А  Б  В  Г  Д  Е  Ж  З  И  Й  К  Л  М  Н  О  П  Р  С  Т  У  Ф  Х  Ц  Ч  Ш  Щ  Э  Ю  Я  A-Z

 

Словно он уже крепко спал, и во сне кто-то разъ­яснил ему все, что нужно, про судью и убедил его; потом он проснулся, сон позабыл, объяснения позабыл, а знает толь­ко, что есть судья, вполне законный судья, облеченный огромными и грозными полномочиями. И теперь, после минутного удивления, он принял этого неведомого судью спокойно и просто, как встречают хорошего и старого знако­мого.
«Вот Алеша этого не понимает. По его – все государ­ственная необходимость. Только какая же это государ­ственная необходимость – стрелять в голодных. Государ­ственная необходимость – кормить голодных, а не стре­лять. Молод он еще, глуп, увлекается».
И вдруг, еще не закончив этой самодовольной мысли, он понял, что ведь это не Алеша стрелял, а он. И точно раска­лился воздух и захватил дыхание, и одно огромное, чудо­вищно жестокое, бессмысленное:
– Поздно!
Он не знал, была ли это мысль, или чувство, или он вслух произнес его, как слово; оно прозвучало громко и отовсюду и удалилось быстро, как удар грома над головой. И наступи­ли долгие минуты путаницы мыслей, их поспешного, разроз­ненного бегства, болючих столкновений – и мертвенное спокойствие, почти отдых.

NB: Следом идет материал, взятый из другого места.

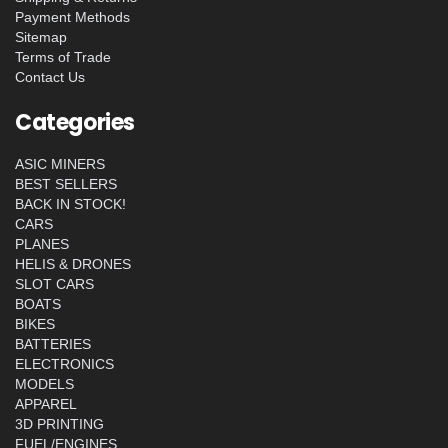
Payment Methods
Sitemap
Terms of Trade
Contact Us
Categories
ASIC MINERS
BEST SELLERS
BACK IN STOCK!
CARS
PLANES
HELIS & DRONES
SLOT CARS
BOATS
BIKES
BATTERIES
ELECTRONICS
MODELS
APPAREL
3D PRINTING
FUEL/ENGINES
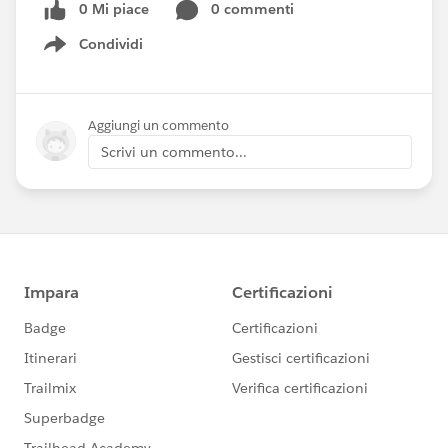
0 Mi piace
0 commenti
Condividi
Show menu
Aggiungi un commento
Scrivi un commento...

Блеснули на солнце, сквозь деревья, стекла оранжереи, треугольник белой стены, как кровью окрапленный красны­ми листьями дикого винограда; и, подчиняясь привычке, губернатор пробрался по тропинке между опустошенных уже парников и вошел в оранжерею. Там был рабочий Егор, старик.
– А садовника нет?
– Нету, ваше превосходительство. В город уехал, за прививками – нынче пятница.
– Ага! Хорошо идет все?
– Слава Богу.
Стекла были только что подняты, и свободные лучи солнца заливали оранжерею, выгоняя из нее душную, тяже­лую влагу; и чувствовалось, как горячо солнце, как оно сильно, как оно ласково и добро. Губернатор сел, сверкая на солнце огоньками пуговиц, распахнул тужурку и вниматель­но взглянул на Егора.
– Ну как, брат Егор?
Старик вежливо улыбнулся на ласковый, но неопреде­ленный вопрос; он стоял свободно, руки его были в свежей земле, и тихонько он потирал их одна о другую.

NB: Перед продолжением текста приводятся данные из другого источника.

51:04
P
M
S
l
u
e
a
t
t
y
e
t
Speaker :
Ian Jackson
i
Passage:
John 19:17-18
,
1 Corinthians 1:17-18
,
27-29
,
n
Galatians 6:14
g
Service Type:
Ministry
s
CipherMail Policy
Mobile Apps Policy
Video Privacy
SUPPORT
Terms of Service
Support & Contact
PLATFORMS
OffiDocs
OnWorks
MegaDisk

– Слышал я, Егор, будто хотят меня убить. За рабочих, знаешь, тогда…
Егор все так же вежливо улыбался, но перестал потирать руки – спрятал их за спину и молчал.

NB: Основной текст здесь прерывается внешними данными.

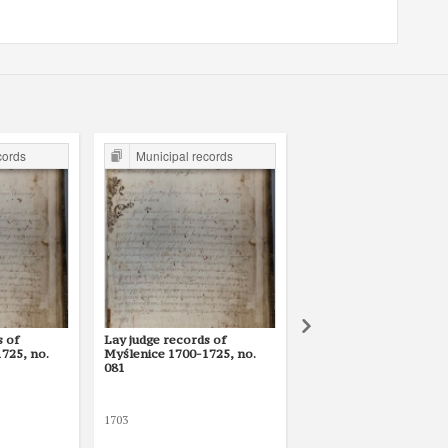
cords
Municipal records
Municipal records
s of
Lay judge records of
Lay judge records of
725, no.
Myślenice 1700-1725, no.
Myślenice 1700-1725, 
081
105
1703
1705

– Так как же думаешь, старик, убьют или нет? Ты грамотный? Да говори, чего там, наше дело стариков­ское.
Егор мотнул головой, рассыпав по лбу сизые курчавые волосы, поглядел на губернатора и ответил:
– Кто их знает. Пожалуй что убьют, Петр Ильич.
– А кто же убьет-то?
– Да народ! Общество – по-нашему, по-деревенскому.
– А садовник что говорит?
– Не знаю, Петр Ильич, не слыхал.
Оба вздохнули.
– Плохо, значит, дело, старик? Ты бы сел.
Но Егор не обратил внимания на предложение и молчал.
– А я так думал, что надо, то есть, стрелять. Бросают камни, ругаются, чуть в меня не попали…
– От тоски это. Намедни на базаре один пьяный, мастеровой, что ли, кто его знает, плакал-плакал, а потом поднял каменюгу, да как бацнет. От тоски это, не иначе как.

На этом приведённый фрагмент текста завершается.